The prospect of outsourcing servers and storage to the cloud has an irresistible lure of operational simplicity and cash efficiency for today’s application developers. Cloud computing vendors help operate social networking applications, micro-blogging sites, global gaming networks and a plethora of applications that we use everyday. Yet, as successful and economically desirable as clouds have been for many organizations, outsourcing servers and storage causes a serious emotional and operational dilemma for the hardened breed of systems administrators called server huggers.
Everyone working in and around the Internet knows a server hugger. Server huggers relish spending time in air-conditioned data centers, sitting on raised floors under florescent lighting with a laptop connected to a console port of a server (or, if they are lucky, standing against a server rack using a dedicated terminal and a slide-out keyboard tray). They spend hours staring at command-line on a terminal and at notebooks of commands, passwords and IP addresses…

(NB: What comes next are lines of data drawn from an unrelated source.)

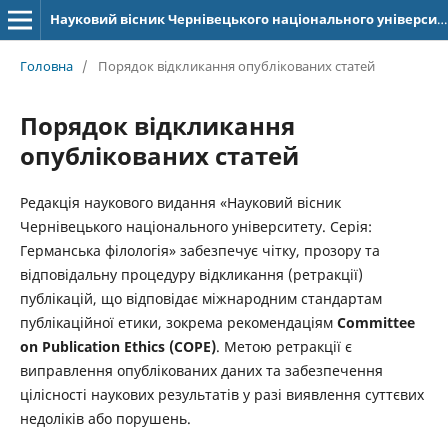
Науковий вісник Чернівецького національного університету імені Юрія Федьковича. Серія: Германська філологія
Головна
/
Порядок відкликання опублікованих статей
Порядок відкликання
опублікованих статей
Редакція наукового видання «Науковий вісник
Чернівецького національного університету. Серія:
Германська філологія» забезпечує чітку, прозору та
відповідальну процедуру відкликання (ретракції)
публікацій, що відповідає міжнародним стандартам
публікаційної етики, зокрема рекомендаціям
Committee
on Publication Ethics (COPE)
. Метою ретракції є
виправлення опублікованих даних та забезпечення
цілісності наукових результатів у разі виявлення суттєвих
недоліків або порушень.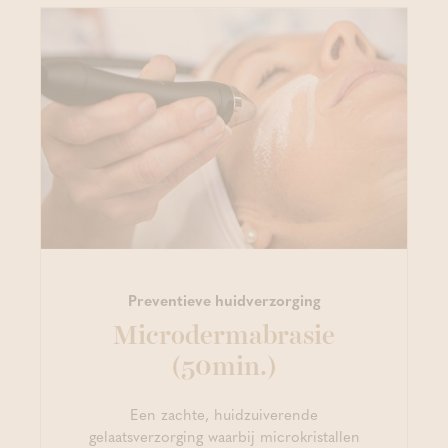
Preventieve huidverzorging
Microdermabrasie
(50min.)
Een zachte, huidzuiverende
gelaatsverzorging waarbij microkristallen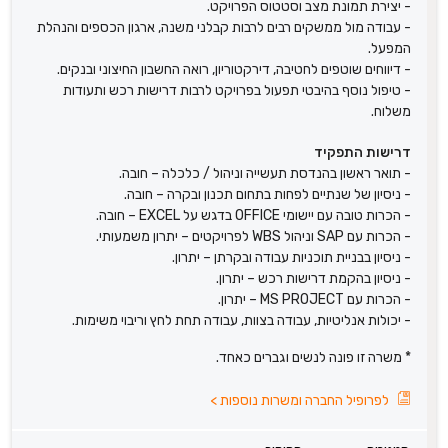
- יצירת תמונת מצב וסטטוס הפרויקט.
- עבודה מול ממשקים רבים לרבות קבלני משנה, ארגון הכספים והנהלת
המפעל.
- דיווחים שוטפים לחטיבה, דירקטוריון, רואה החשבון החיצוני ובנקים.
- טיפול נוסף בהיבטי תפעול בפרויקט לרבות דרישות רכש ותעודות
משלוח.
דרישות התפקיד
- תואר ראשון בהנדסת תעשייה וניהול / כלכלה – חובה.
- ניסיון של שנתיים לפחות בתחום תכנון ובקרה – חובה.
- הכרות טובה עם יישומי OFFICE בדגש על EXCEL – חובה.
- הכרות עם SAP וניהול WBS לפרויקטים – יתרון משמעותי.
- ניסיון בבניית תוכניות עבודה ובקרתן – יתרון.
- ניסיון בהקמת דרישות רכש – יתרון.
- הכרות עם MS PROJECT – יתרון.
- יכולות אנליטיות, עבודה בצוות, עבודה תחת לחץ וריבוי משימות.
* משרה זו פונה לנשים וגברים כאחד.
לפרופיל החברה ומשרות נוספות
>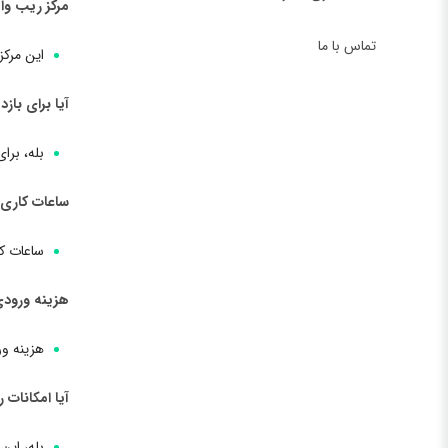
مرکز ریب وا
تماس با ما
این مرکز
آیا برای باز
بله، برا
ساعات کاری 
ساعات کا
هزینه ورودی
هزینه ور
آیا امکانات 
بله، این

But server huggers face an impending crisis — the data centers that host their servers in many large metropolitan areas such as Chicago, Los Angeles, New York and San Francisco are increasingly filled. It is unfulfilling to hug a server that sits in a cardboard box because there is no rack space left in a data center, so server huggers have been scrambling to put their servers in geographically desirable locations that do not require new construction or an exorbitant budget.
And that got me thinking: Does the data center of the future look like a mobile home park? A mobile home park provides a place for you to park a single-wide or double-wide home and some basic utilities — power, roads, mail, etc. Yet, unlike seemingly every person on the Jerry Springer Show, servers do not operate well in mobile homes. However, as Microsoft, HP, Verari and others have shown, high density blade servers can be packed with hundreds of terabytes of storage, cooled and operated efficiently inside standard shipping containers. Maybe instead of more metropolitan data centers for the server huggers, we need container parks.
There are questions to be asked; but they are the same ones you’d ask before siting a permanent structure. And this solution has the advantage of mobility.